Foam materials have a wide variety of applications including fire-fighting, vapor suppression, and crop insulation, among others, and are commercially and industrially important. Currently, foaming materials are prepared by diluting a concentrate of a foaming composition and aerating the diluted solution by eduction or otherwise.
One commercially important class of foams includes aqueous film forming foams (AFFFs). Commercially available AFFF agents typically contain one or more fluorochemical surfactants, non-fluorinated surfactants, thickening agents and aqueous or non-aqueous solvent. The surfactants decrease the surface tension of the foam, increasing the spontaneous spreading of the aqueous film over the surface of non-polar solvents, and contribute to the bubble structure of the foam. The fluorosurfactants extinguish hydrocarbon fires by spreading a thin film over the surface of the fuel. AFFF products, like those used in firefighting, can attain long foam duration by incorporation of a thickening agent or polymer, such as xanthan gum, in the foam concentrate. Thickening agents are used to increase the viscosity and stability of the foam. The incorporation of a polymer into the foam helps retain water in the bubble structure, thereby increasing the drain time and stability of the foam. AFFF products frequently also contain hydrocarbon-based surfactants and are effective in covering the surface of and extinguishing hydrocarbon based fires.
A second commercially important class of foams includes alcohol-resistant aqueous film forming foams (AR-AFFFs). AR-AFFFs also typically contain one or more fluorochemical surfactants, non-fluorinated surfactants, and thickening agents but are designed to also extinguish alcohol and other water-soluble solvent fires by precipitating an alcohol-insoluble polymer, such as xanthan gum, on the surface of the fuel. When the polymer, which is dissolved in the foam solution, contacts a polar solvent, it comes out of solution, forming a cohesive membrane across the surface of the fuel, and extinguishes the fire. Additional foam application cools the membrane and contributes to further sealing of the fuel.
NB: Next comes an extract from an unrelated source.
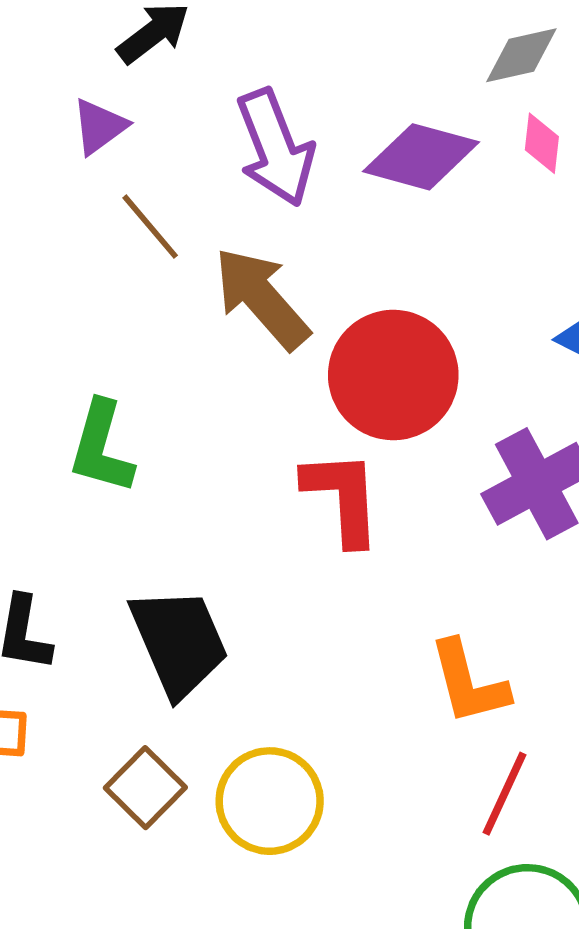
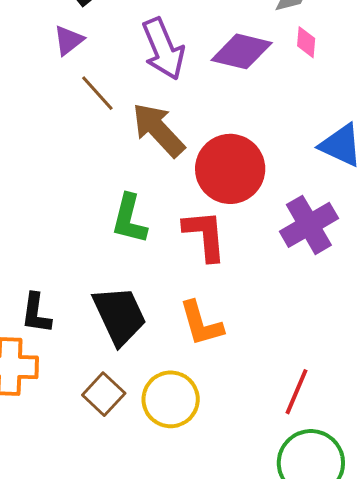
green L-shape: (101, 447) -> (129, 219), moved
orange L-shape: (469, 683) -> (201, 324), moved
Many of the components typically included in a foam composition concentrate present drawbacks, however. Fluorochemical surfactants are known toxicants and are extremely difficult to remove from the environment. There is a need in the art for stable AFFF and AR-AFFF that do not rely on the use of fluorochemical surfactants. Polymer thickening agents can be difficult to hydrate without clumping; high shear mixing is usually required to sufficiently disperse the polymer particles so that each polymer particle can be fully hydrated. High shear mixing is a time consuming and industrial process, however, resulting in the current state of the art of foam compositions being sold in concentrate form that have been prepared utilizing high shear mixing conditions. The concentrate foam composition can be used to produce a foam either by mixing with water and entraining with air or educting directly through a water stream with the resultant foam either being short or long lived depending on the retention of water in the bubble structure. The use of a concentrate limits the amount of polymer that can be incorporated into the foam composition because beyond a certain amount of polymer the foam composition will become too viscous to be educted or easily diluted to form the foam solution.
The maximum level of polymer in a typical foam concentrate is approximately 1.5 weight percent (15 g/L) polymer to foam concentrate. At concentrations greater than 1.5 weight percent the polymer gels, causing mixing and educting problems that render the product unusable. The resulting use-concentration of a firefighting foam is 3 weight percent of foam concentrate mixed in water for an AR-AFFF 3×3 (3 weight percent for hydrocarbon fires, 3 weight percent for alcohol type fires) or 6 weight percent for an AR-AFFF 3×6 (3 weight percent for hydrocarbon fires, 6 weight percent for alcohol type fires). This produces a foam that is limited in stability by this maximum level of polymer attainable from a concentrate. A standard commercially available AR-AFFF 3×3 with the maximum 1.5 weight percent polymer level, diluted to the standard 3 weight percent, generally can only attain a maximum of 0.45 g/L polymer in the diluted mixed foam solution. There is a need in the art for polymer solutions and foam compositions that allow a sufficient amount of polysaccharide to be incorporated into the foam without requiring high shear mixing.